Berlin. Die beiden Initiatorinnen Nadine Primo und Luna Möbius trafen sich heute zur Übergabe der mittlerweile über 108 Tausend Unterschriften starken Petition „Aktionsplan Queer leben zurückholen!“ (Petition auf weact, der Petitionsplattform von Campact) mit der Queerbeauftragten der Bundesregierung Sophie Koch. Ein starkes Zeichen, zumindest für die queere Community - die Bundesregierung ist gewillt ihr zuzuhören.

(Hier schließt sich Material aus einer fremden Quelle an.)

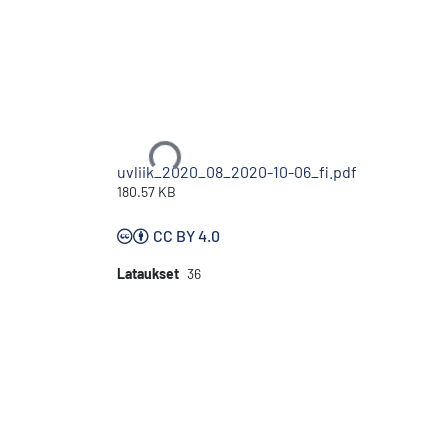
Ladataan...
uvliik_2020_08_2020-10-06_fi.pdf
180.57 KB
CC BY 4.0
Lataukset
36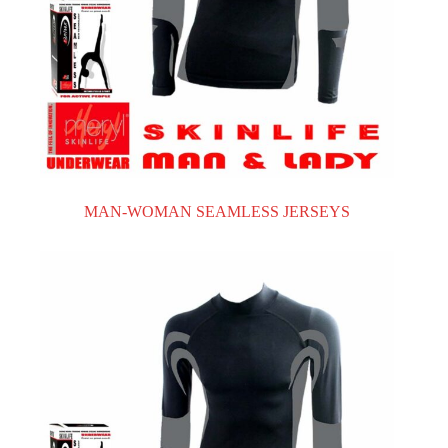
MAN-WOMAN SEAMLESS JERSEYS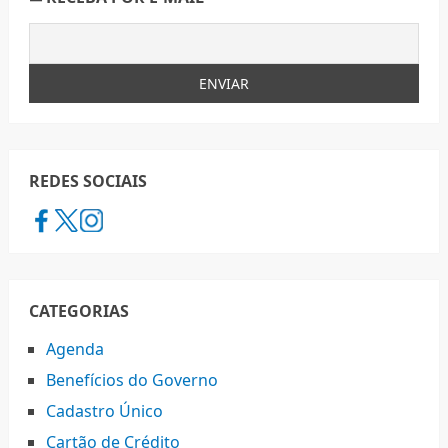
REDES SOCIAIS
CATEGORIAS
Agenda
Benefícios do Governo
Cadastro Único
Cartão de Crédito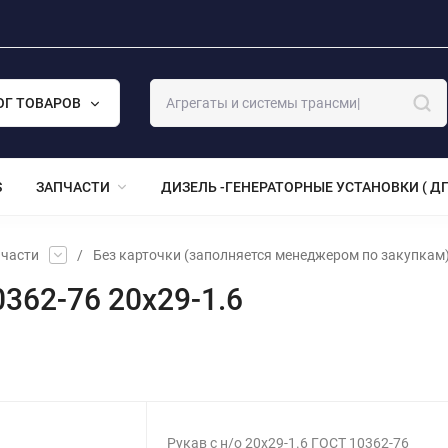
ОГ ТОВАРОВ
S
ЗАПЧАСТИ
ДИЗЕЛЬ -ГЕНЕРАТОРНЫЕ УСТАНОВКИ ( ДГ
части
/
Без карточки (заполняется менеджером по закупкам
0362-76 20х29-1.6
Рукав с н/о 20х29-1.6 ГОСТ 10362-76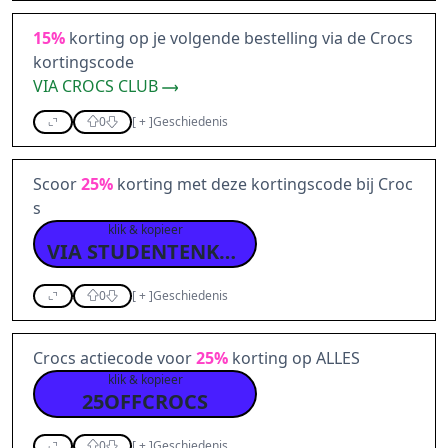
15%
korting op je volgende bestelling via de Crocs
kortingscode
VIA CROCS CLUB
0
[
+
]
Geschiedenis
Scoor
25%
korting met deze kortingscode bij Croc
s
klik & kopieer
VIA STUDENTENKORTING
0
[
+
]
Geschiedenis
Crocs actiecode voor
25%
korting op ALLES
klik & kopieer
25OFFCROCS
0
[
+
]
Geschiedenis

Der Aktionsplan „Queer leben“ wurde bereits in der vergangenen Legislaturperiode ins Leben gerufen und wird, laut Aussagen des von Karin Prien geführten Bundesministeriums für Bildung, Familie, Senioren, Frauen und Jugend, von den entsprechenden Ressorts und Arbeitskreisen weiterhin bearbeitet – ein ressortübergreifender Arbeitsprozess (wie in der 20. WP) ist jedoch nicht für die 21. Legislaturperiode vorgesehen. Die große Unterstützung der Petition zeigt: Gleichberechtigung, Sichtbarkeit und Schutz queerer Menschen sind keine Randthemen, sondern zentrale Anliegen unserer Gesellschaft. Dieser Rückenwind ist für die Queerbeauftragte Sophie Koch Auftrag und Motivation zugleich.

Primo und Möbius fragten gezielt nach und wollten wissen, welche expliziten Handlungsschritte die Queerbeauftragte plant und wie sie das tatsächliche Handlungsfeld des Aktionsplans einschätzt. Koch sprach von der Notwendigkeit zivilgesellschaftliche Akteur*innen zu stärken und betonte die Wichtigkeit von NGOs und Vereinen, die zukünftig breiter als Sachverständige in Fachgesprächen vertreten sein sollen. Die Initiatorinnen wünschen sich klare Handlungsalternativen und boten ihre Unterstützung für die Zukunft an.

Die Queerbeauftragte kündigte an, dass die Regierung auch Ende 2026/Anfang 2027 wieder über den Stand der Umsetzung des Aktionsplanes berichten wird:  „Der Aktionsplan ist natürlich auch weiterhin da, viele Maßnahmen befinden sich in der Umsetzung.

Foto: Paul Lovis Wagner / i.A.v. Campact

Koch steht zudem im engen Austausch mit dem BKA und betonte die Wichtigkeit des Sicherheitsaspekts für queere Menschen. Als CSD-Teilnehmende ist sie sich der Gefahren mehr als bewusst und betonte die Arbeit des BKA, das sich fortlaufend ein Lagebild der tatsächlichen Bedrohungslage macht, um zukünftig besser auf Gefahren (nicht nur) bei CSD-Events reagieren zu können.  Darüber hinaus ist die Änderung des Grundgesetzes Artikel 3 der Queerbeauftragten ein besonderes Anliegen, das ganz oben auf ihrer Agenda steht!

Laut ihren Aussagen wird die Queerbeauftragte auch in Zukunft ein strenges Auge auf die Umsetzung der im Aktionsplan verankerten Maßnahmen werfen. Ein nächster Umsetzungsbericht ist für Ende des Jahres angedacht.